WHAT IS REQUIRED
Read through the data and report every line in which the word "本を読む" occurs.

________________________________________

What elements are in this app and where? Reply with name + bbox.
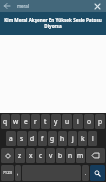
button[interactable]: q <box>1 114 10 129</box>
staticText: w <box>13 117 19 126</box>
staticText: y <box>54 117 58 126</box>
button[interactable]: d <box>28 131 37 146</box>
staticText: g <box>50 134 55 143</box>
button[interactable]: i <box>73 114 83 129</box>
button[interactable]: h <box>58 131 67 146</box>
button[interactable]: . <box>82 165 89 181</box>
staticText: v <box>49 151 53 160</box>
button[interactable]: b <box>56 148 65 163</box>
button[interactable]: c <box>36 148 45 163</box>
button[interactable]: w <box>11 114 20 129</box>
staticText: p <box>98 117 103 126</box>
button[interactable]: x <box>26 148 35 163</box>
staticText: m <box>77 151 84 160</box>
button[interactable]: f <box>38 131 47 146</box>
button[interactable]: Shift <box>1 148 14 163</box>
button[interactable]: Clear search <box>89 0 106 12</box>
button[interactable]: z <box>15 148 25 163</box>
staticText: h <box>60 134 65 143</box>
button[interactable]: k <box>78 131 87 146</box>
staticText: . <box>85 170 87 177</box>
button[interactable]: ?123 <box>1 165 14 181</box>
staticText: f <box>41 134 44 143</box>
button[interactable]: r <box>31 114 40 129</box>
staticText: x <box>29 151 33 160</box>
staticText: l <box>92 134 94 143</box>
button[interactable]: Back <box>0 0 14 12</box>
button[interactable]: o <box>84 114 94 129</box>
button[interactable]: j <box>68 131 77 146</box>
staticText: ?123 <box>3 170 13 176</box>
staticText: n <box>68 151 73 160</box>
staticText: u <box>65 117 70 126</box>
button[interactable]: g <box>48 131 57 146</box>
staticText: Kim Meral Akşener En Yüksek Sesle Patosu… <box>4 17 102 29</box>
button[interactable]: v <box>46 148 55 163</box>
button[interactable]: Search <box>90 165 105 181</box>
staticText: a <box>9 134 13 143</box>
staticText: c <box>39 151 43 160</box>
staticText: d <box>30 134 35 143</box>
button[interactable]: m <box>76 148 85 163</box>
button[interactable]: u <box>62 114 72 129</box>
button[interactable]: e <box>21 114 30 129</box>
staticText: i <box>77 117 79 126</box>
staticText: z <box>18 151 22 160</box>
staticText: b <box>58 151 63 160</box>
button[interactable]: a <box>6 131 16 146</box>
staticText: s <box>20 134 24 143</box>
staticText: r <box>34 117 37 126</box>
button[interactable]: l <box>88 131 97 146</box>
staticText: meral <box>17 3 29 9</box>
staticText: q <box>3 117 8 126</box>
button[interactable]: s <box>17 131 27 146</box>
staticText: e <box>24 117 28 126</box>
button[interactable]: n <box>66 148 75 163</box>
button[interactable]: Backspace <box>86 148 105 163</box>
button[interactable]: p <box>95 114 105 129</box>
staticText: k <box>81 134 85 143</box>
staticText: t <box>44 117 47 126</box>
button[interactable]: , <box>15 165 21 181</box>
button[interactable]: y <box>51 114 61 129</box>
button[interactable]: t <box>41 114 50 129</box>
staticText: o <box>87 117 91 126</box>
staticText: , <box>17 170 19 177</box>
staticText: j <box>72 134 74 143</box>
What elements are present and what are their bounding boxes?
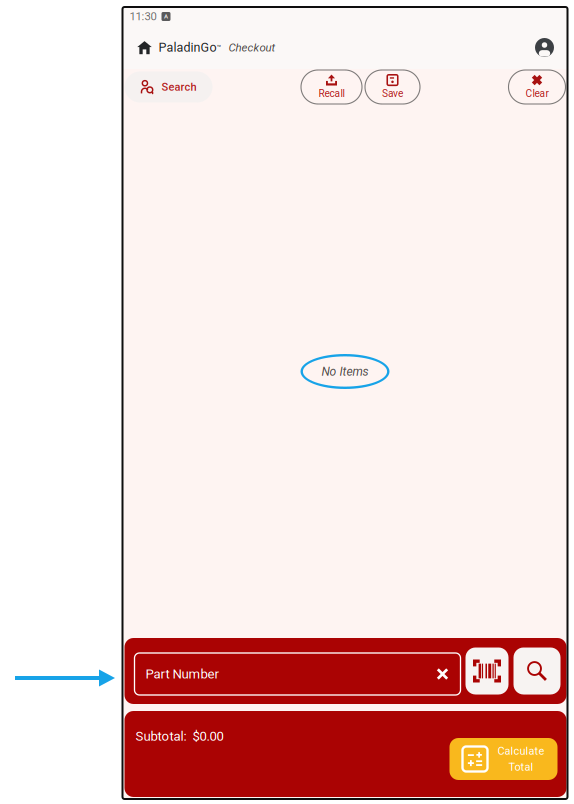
button[interactable]: Calculate [450,738,558,780]
button[interactable]: Scan barcode [466,648,508,694]
button[interactable]: Account [530,32,560,62]
staticText: Clear [526,88,548,100]
staticText: Total [508,760,534,773]
button[interactable]: Home [130,32,158,62]
button[interactable]: Search part number [514,648,560,694]
button[interactable]: Recall [301,70,362,104]
staticText: Save [382,88,403,100]
staticText: Search [162,80,196,94]
button[interactable]: Search [124,72,212,102]
staticText: Part Number [146,666,218,682]
staticText: ™ [216,43,222,52]
staticText: PaladinGo [158,40,216,55]
staticText: Checkout [228,41,276,54]
staticText: Calculate [498,745,544,758]
staticText: 11:30 [130,10,156,23]
staticText: A [164,13,168,20]
staticText: Recall [318,88,344,100]
button[interactable]: Clear part number [428,660,456,688]
staticText: Subtotal: $0.00 [136,728,224,744]
staticText: No Items [322,364,368,379]
button[interactable]: Save [365,70,420,104]
button[interactable]: Clear [508,70,566,104]
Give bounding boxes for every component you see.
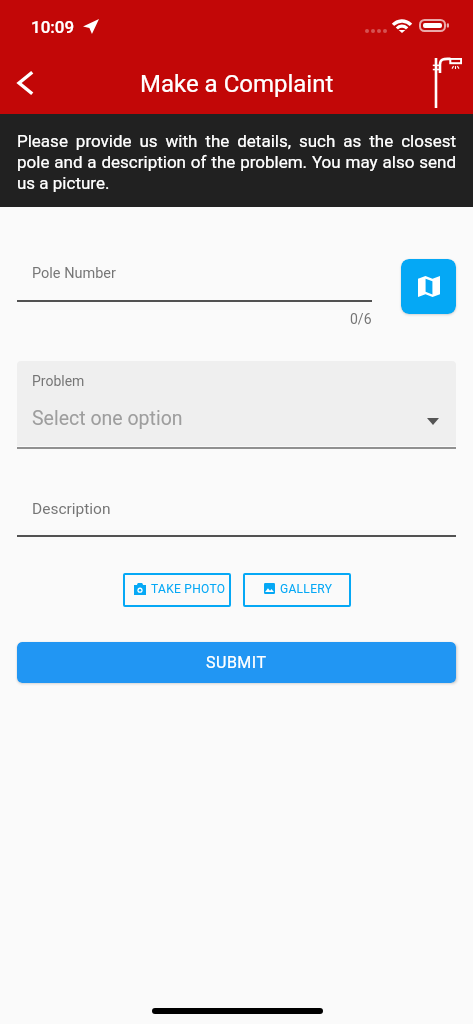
button[interactable]: Back bbox=[1, 59, 49, 107]
staticText: TAKE PHOTO bbox=[151, 582, 226, 596]
staticText: Please provide us with the details, such… bbox=[17, 131, 456, 193]
button[interactable]: Problem bbox=[17, 361, 456, 446]
button[interactable]: Open map bbox=[401, 259, 456, 314]
button[interactable]: GALLERY bbox=[243, 573, 351, 607]
staticText: GALLERY bbox=[280, 582, 333, 596]
button[interactable]: SUBMIT bbox=[17, 642, 456, 683]
button[interactable]: TAKE PHOTO bbox=[123, 573, 231, 607]
staticText: 0/6 bbox=[350, 311, 372, 327]
button[interactable]: Street light bbox=[428, 52, 468, 114]
staticText: 10:09 bbox=[31, 17, 75, 37]
staticText: Pole Number bbox=[32, 265, 116, 282]
staticText: Description bbox=[32, 500, 111, 518]
staticText: Select one option bbox=[32, 407, 183, 430]
staticText: Make a Complaint bbox=[140, 70, 334, 98]
staticText: SUBMIT bbox=[206, 653, 267, 672]
staticText: Problem bbox=[32, 373, 85, 389]
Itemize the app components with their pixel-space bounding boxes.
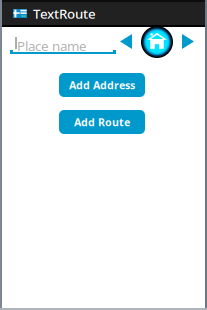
staticText: Add Route (74, 115, 130, 129)
button[interactable]: Home (141, 26, 173, 58)
staticText: Add Address (69, 78, 135, 92)
button[interactable]: Add Route (59, 110, 145, 134)
button[interactable]: Add Address (59, 73, 145, 97)
button[interactable]: Previous place (120, 34, 132, 49)
staticText: Place name (17, 37, 87, 55)
button[interactable]: Next place (182, 34, 194, 49)
staticText: TextRoute (33, 5, 96, 22)
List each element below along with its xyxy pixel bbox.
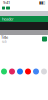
- staticText: sub: [2, 40, 7, 43]
- staticText: 9:41: [3, 0, 10, 5]
- staticText: header: [2, 16, 14, 22]
- staticText: Title: [1, 35, 8, 40]
- staticText: ▮▮▯: [39, 0, 45, 5]
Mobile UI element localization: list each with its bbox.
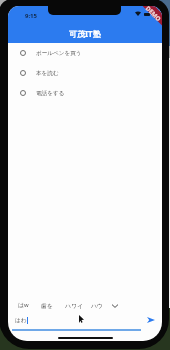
staticText: ハワイ xyxy=(65,302,84,309)
staticText: 歯を xyxy=(41,302,53,309)
staticText: はわ xyxy=(15,317,27,324)
button[interactable]: ハワイ xyxy=(65,302,84,309)
staticText: ボールペンを買う xyxy=(36,50,82,57)
button[interactable]: 歯を xyxy=(41,302,53,309)
staticText: 可茂IT塾 xyxy=(69,28,101,39)
button[interactable]: 本を読む xyxy=(8,63,162,83)
staticText: はw xyxy=(18,301,29,309)
staticText: DEMO xyxy=(144,6,162,24)
button[interactable]: ハウ xyxy=(91,302,104,309)
staticText: ハウ xyxy=(91,302,104,309)
staticText: 本を読む xyxy=(36,70,59,77)
button[interactable]: 電話をする xyxy=(8,83,162,103)
button[interactable]: はw xyxy=(18,301,29,309)
button[interactable]: Expand suggestions xyxy=(110,301,119,310)
staticText: 電話をする xyxy=(36,90,65,97)
button[interactable]: ボールペンを買う xyxy=(8,43,162,63)
button[interactable]: Send xyxy=(145,314,157,326)
staticText: 9:15 xyxy=(25,12,37,20)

________________________________________

SOLUTION TO THIS PROBLEM
button[interactable]: 本を読む xyxy=(8,63,162,83)
staticText: 本を読む xyxy=(36,70,59,77)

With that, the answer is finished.